Segment Start: Information

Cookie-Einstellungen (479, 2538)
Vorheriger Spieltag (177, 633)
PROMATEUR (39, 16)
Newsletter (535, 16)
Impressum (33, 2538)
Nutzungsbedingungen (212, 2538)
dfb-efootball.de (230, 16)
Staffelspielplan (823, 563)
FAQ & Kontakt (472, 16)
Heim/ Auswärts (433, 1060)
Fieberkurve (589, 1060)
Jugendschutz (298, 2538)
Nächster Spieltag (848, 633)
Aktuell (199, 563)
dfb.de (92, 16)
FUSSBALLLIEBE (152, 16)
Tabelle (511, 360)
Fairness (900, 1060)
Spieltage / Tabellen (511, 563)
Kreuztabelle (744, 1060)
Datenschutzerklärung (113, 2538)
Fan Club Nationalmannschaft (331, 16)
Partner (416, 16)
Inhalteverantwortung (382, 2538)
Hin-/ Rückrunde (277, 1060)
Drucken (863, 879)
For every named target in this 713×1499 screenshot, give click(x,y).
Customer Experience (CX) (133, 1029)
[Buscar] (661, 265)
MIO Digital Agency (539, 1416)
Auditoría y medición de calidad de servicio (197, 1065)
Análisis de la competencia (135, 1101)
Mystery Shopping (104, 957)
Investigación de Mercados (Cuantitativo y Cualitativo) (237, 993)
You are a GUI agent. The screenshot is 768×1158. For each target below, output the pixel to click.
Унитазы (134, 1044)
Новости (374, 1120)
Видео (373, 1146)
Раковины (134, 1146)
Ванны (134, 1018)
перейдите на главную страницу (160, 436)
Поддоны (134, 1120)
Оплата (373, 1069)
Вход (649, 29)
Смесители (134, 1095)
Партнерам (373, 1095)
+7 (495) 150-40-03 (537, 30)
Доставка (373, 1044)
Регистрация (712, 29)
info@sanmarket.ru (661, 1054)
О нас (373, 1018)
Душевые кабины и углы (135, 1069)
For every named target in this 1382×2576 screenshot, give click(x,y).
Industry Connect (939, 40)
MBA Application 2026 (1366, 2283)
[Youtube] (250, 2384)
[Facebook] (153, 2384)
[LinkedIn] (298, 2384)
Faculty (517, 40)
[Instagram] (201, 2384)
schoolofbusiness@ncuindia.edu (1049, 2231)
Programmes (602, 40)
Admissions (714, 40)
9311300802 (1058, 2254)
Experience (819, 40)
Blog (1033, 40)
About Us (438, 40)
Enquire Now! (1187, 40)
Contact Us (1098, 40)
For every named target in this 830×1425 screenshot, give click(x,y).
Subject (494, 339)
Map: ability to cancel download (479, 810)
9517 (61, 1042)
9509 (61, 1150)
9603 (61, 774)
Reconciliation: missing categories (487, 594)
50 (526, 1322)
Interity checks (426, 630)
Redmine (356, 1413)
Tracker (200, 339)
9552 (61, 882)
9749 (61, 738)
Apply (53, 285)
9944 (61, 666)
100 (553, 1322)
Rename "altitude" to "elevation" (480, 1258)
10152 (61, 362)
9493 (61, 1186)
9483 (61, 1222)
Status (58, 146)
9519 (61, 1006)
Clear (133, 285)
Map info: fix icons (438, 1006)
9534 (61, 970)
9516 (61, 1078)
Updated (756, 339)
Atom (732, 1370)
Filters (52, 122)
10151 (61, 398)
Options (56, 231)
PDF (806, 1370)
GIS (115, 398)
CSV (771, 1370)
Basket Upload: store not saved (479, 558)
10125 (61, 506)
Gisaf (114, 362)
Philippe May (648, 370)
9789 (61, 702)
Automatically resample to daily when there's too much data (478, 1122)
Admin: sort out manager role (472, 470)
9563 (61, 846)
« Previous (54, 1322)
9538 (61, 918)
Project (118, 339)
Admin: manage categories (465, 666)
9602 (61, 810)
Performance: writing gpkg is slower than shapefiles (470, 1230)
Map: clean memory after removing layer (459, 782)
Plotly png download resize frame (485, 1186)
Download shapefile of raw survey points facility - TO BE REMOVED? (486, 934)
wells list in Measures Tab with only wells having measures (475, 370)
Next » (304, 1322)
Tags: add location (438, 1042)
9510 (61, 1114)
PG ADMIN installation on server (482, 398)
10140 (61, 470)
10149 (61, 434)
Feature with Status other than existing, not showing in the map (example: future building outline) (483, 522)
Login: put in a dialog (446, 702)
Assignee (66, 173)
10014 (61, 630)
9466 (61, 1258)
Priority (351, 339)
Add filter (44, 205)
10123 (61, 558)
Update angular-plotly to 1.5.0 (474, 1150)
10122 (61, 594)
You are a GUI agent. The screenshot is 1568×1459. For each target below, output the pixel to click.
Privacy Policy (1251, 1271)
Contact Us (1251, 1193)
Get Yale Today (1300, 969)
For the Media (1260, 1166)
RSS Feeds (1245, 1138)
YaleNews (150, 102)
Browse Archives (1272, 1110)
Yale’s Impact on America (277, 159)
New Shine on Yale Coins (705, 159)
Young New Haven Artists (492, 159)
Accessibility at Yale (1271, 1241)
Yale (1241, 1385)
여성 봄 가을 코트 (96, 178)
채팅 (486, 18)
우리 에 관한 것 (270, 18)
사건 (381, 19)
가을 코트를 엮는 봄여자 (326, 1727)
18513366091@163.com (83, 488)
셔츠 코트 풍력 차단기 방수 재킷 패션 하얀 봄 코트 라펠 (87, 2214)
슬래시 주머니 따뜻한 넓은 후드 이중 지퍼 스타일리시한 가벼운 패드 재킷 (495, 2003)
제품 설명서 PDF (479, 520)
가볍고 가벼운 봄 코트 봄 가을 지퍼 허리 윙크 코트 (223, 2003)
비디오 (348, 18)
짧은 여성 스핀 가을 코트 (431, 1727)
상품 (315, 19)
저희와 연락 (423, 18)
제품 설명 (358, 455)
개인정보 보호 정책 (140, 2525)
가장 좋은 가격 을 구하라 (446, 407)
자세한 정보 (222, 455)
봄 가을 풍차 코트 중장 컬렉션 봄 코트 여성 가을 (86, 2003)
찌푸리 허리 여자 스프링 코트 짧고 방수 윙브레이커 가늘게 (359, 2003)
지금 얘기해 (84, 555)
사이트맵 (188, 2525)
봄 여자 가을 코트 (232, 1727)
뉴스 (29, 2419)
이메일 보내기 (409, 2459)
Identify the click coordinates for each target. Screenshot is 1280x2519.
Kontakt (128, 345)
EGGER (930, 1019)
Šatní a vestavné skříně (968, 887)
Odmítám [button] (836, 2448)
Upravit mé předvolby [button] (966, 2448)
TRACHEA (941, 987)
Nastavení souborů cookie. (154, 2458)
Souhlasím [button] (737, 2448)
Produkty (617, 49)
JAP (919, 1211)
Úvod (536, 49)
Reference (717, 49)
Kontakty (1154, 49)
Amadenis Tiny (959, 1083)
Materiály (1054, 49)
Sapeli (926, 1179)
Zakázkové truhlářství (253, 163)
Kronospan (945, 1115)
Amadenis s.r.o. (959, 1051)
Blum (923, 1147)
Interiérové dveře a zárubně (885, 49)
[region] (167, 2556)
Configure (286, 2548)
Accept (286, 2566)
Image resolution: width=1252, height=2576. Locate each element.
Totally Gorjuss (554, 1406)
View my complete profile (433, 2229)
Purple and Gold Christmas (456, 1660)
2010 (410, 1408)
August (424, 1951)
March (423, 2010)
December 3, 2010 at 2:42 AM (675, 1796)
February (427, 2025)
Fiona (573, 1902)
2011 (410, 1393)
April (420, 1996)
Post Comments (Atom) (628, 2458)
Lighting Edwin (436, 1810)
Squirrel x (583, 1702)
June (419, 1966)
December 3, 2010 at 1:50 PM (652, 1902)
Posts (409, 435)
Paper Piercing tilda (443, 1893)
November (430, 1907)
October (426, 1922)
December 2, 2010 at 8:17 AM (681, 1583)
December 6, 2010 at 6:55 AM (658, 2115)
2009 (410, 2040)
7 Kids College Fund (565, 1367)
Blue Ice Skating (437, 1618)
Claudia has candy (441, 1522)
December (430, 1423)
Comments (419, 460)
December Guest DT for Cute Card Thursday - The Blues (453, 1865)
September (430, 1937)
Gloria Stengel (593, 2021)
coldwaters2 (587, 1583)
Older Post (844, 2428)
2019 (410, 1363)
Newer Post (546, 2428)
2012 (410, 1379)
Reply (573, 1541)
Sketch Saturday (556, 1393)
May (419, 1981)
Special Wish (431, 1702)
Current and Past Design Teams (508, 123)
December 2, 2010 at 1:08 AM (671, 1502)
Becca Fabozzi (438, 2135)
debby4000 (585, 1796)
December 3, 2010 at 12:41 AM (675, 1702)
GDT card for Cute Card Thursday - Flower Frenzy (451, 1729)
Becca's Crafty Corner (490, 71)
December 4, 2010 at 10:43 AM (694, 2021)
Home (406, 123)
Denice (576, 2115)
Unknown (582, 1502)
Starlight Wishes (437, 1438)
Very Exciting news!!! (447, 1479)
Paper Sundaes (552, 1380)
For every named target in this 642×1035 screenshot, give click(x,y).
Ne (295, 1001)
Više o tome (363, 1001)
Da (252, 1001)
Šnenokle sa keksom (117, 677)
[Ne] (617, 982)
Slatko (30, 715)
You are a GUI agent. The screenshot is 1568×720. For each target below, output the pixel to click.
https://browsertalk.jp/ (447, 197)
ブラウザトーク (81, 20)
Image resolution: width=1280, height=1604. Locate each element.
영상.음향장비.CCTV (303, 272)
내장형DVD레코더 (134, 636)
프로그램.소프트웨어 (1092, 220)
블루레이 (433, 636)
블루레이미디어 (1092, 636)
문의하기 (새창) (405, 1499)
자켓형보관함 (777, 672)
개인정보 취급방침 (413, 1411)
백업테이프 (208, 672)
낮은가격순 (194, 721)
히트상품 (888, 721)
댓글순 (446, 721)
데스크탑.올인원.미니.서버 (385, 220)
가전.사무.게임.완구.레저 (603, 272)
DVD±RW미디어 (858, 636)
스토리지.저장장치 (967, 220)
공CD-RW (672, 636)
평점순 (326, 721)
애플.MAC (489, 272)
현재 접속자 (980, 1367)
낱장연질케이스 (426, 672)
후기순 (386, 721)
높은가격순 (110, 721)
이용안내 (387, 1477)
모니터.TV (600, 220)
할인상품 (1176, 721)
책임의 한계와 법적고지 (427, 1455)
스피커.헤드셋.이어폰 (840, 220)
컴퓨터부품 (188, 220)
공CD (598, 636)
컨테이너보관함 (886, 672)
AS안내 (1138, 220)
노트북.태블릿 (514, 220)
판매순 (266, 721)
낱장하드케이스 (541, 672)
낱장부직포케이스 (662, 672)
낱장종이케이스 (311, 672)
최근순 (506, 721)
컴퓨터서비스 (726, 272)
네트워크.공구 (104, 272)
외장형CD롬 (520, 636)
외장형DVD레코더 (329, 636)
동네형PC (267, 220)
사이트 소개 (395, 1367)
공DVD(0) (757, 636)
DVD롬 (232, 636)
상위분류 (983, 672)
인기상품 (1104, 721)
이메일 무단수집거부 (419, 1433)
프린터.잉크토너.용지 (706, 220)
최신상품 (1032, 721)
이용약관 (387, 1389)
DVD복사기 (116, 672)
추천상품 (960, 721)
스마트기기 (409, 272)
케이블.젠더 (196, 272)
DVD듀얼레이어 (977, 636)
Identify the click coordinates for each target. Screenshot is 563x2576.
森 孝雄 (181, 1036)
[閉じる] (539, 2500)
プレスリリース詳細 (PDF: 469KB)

Segment End: Information

What the task asks >>
Send back an exact copy of only the lines from the line with "Investigación de Mercados" up to and including the line with "Faculty (517, 40)" in the data above.

Written solution >>
Investigación de Mercados (Cuantitativo y Cualitativo) (237, 993)
You are a GUI agent. The screenshot is 768×1158. For each target below, output the pixel to click.
Унитазы (134, 1044)
Новости (374, 1120)
Видео (373, 1146)
Раковины (134, 1146)
Ванны (134, 1018)
перейдите на главную страницу (160, 436)
Поддоны (134, 1120)
Оплата (373, 1069)
Вход (649, 29)
Смесители (134, 1095)
Партнерам (373, 1095)
+7 (495) 150-40-03 (537, 30)
Доставка (373, 1044)
Регистрация (712, 29)
info@sanmarket.ru (661, 1054)
О нас (373, 1018)
Душевые кабины и углы (135, 1069)
For every named target in this 1382×2576 screenshot, give click(x,y).
Industry Connect (939, 40)
MBA Application 2026 (1366, 2283)
[Youtube] (250, 2384)
[Facebook] (153, 2384)
[LinkedIn] (298, 2384)
Faculty (517, 40)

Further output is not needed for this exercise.